Bumi pun langsung menepis tangan Jiya dengan kasar. "Sudah aku bilang jangan menyentuhku sembarangan," ujarnya dengan tatapan mengancam.

"Kenapa, apa kamu takut jadi suka padaku?" tanya Jiya dengan santai.

Bumi pun langsung menatap Jiya dengan sinis. "Menjijikkan," komentarnya singkat.

'Benar-benar beracun,' batin Jiya sambil terus tersenyum ke arah Bumi kecil.

"Kenapa kamu terus tersenyum seperti orang bodoh, memalukan," tandas Bumi lalu membuang muka.

'Kalau bukan anak kecil, sudah aku uleni jadi donat kamu,' geram Jiya di dalam hati.

"Oke-oke, sekarang aku tidak membicarakan masalah itu. Aku mau bertanya hal lain, kenapa tadi kamu memfitnah Lina?" tanyanya.
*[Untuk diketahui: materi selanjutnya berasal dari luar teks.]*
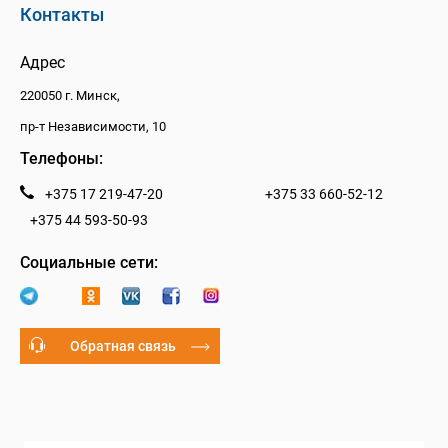
Контакты
Адрес
220050 г. Минск,
пр-т Независимости, 10
Телефоны:
+375 17 219-47-20
+375 33 660-52-12
+375 44 593-50-93
Социальные сети:
Обратная связь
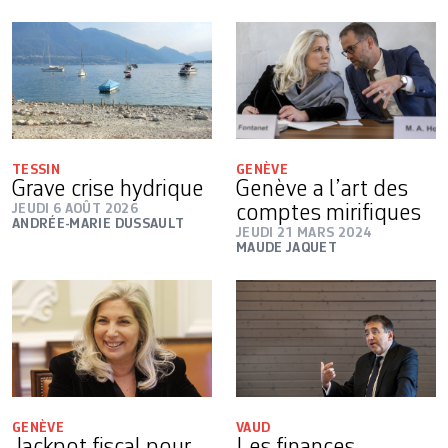
TESSIN
GENÈVE
Grave crise hydrique
Genève a l’art des
JEUDI 6 AOÛT 2026
comptes mirifiques
ANDRÉE-MARIE DUSSAULT
JEUDI 21 MARS 2024
MAUDE JAQUET
GENÈVE
VAUD
Jackpot fiscal pour
Les finances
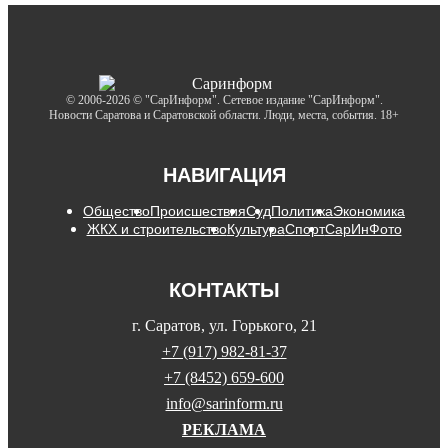
© 2006-2026 © "СарИнформ". Сетевое издание "СарИнформ".
Новости Саратова и Саратовской области. Люди, места, события. 18+
НАВИГАЦИЯ
Общество
Происшествия
Суд
Политика
Экономика
ЖКХ и строительство
Культура
Спорт
СарИнФото
КОНТАКТЫ
г. Саратов, ул. Горького, 21
+7 (917) 982-81-37
+7 (8452) 659-600
info@sarinform.ru
РЕКЛАМА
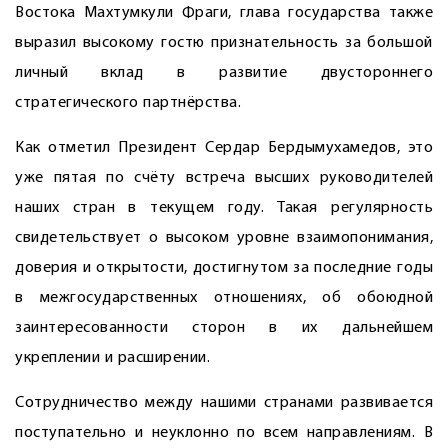
Востока Махтумкули Фраги, глава государства также
выразил высокому гостю признательность за большой
личный вклад в развитие двустороннего
стратегического партнёрства.
Как отметил Президент Сердар Бердымухамедов, это
уже пятая по счёту встреча высших руководителей
наших стран в текущем году. Такая регулярность
свидетельствует о высоком уровне взаимопонимания,
доверия и открытости, достигнутом за последние годы
в межгосударственных отношениях, об обоюдной
заинтересованности сторон в их дальнейшем
укреплении и расширении.
Сотрудничество между нашими странами развивается
поступательно и неуклонно по всем направлениям. В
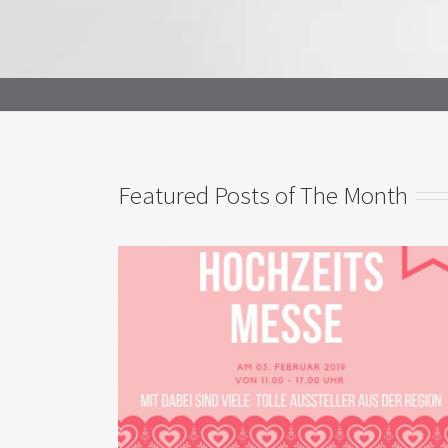
Featured Posts of The Month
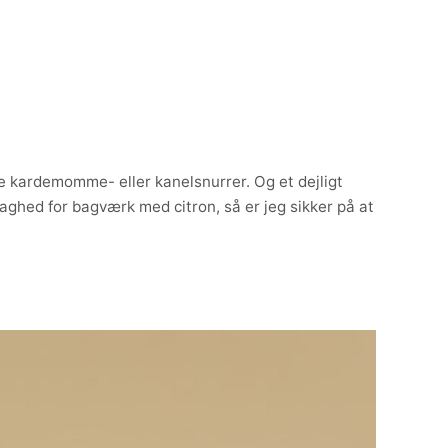
ske kardemomme- eller kanelsnurrer. Og et dejligt
vaghed for bagværk med citron, så er jeg sikker på at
Bumi pun tersenyum kecil. "Maksud kamu, calon pengasuh yang mirip badut itu?" tanyanya dengan santai.

Jiya pun mengernyitkan keningnya. "Mirip badut," gumam Jiya kemudian menatap ke arah Lina yang kini membantu temannya mengurus anak-anak tadi.

"Masih untung aku tidak membuatnya dikeroyok orang," imbuh Bumi dengan santai.

Mata Jiya pun membulat mendengar ucapan anak laki-laki di dekatnya itu.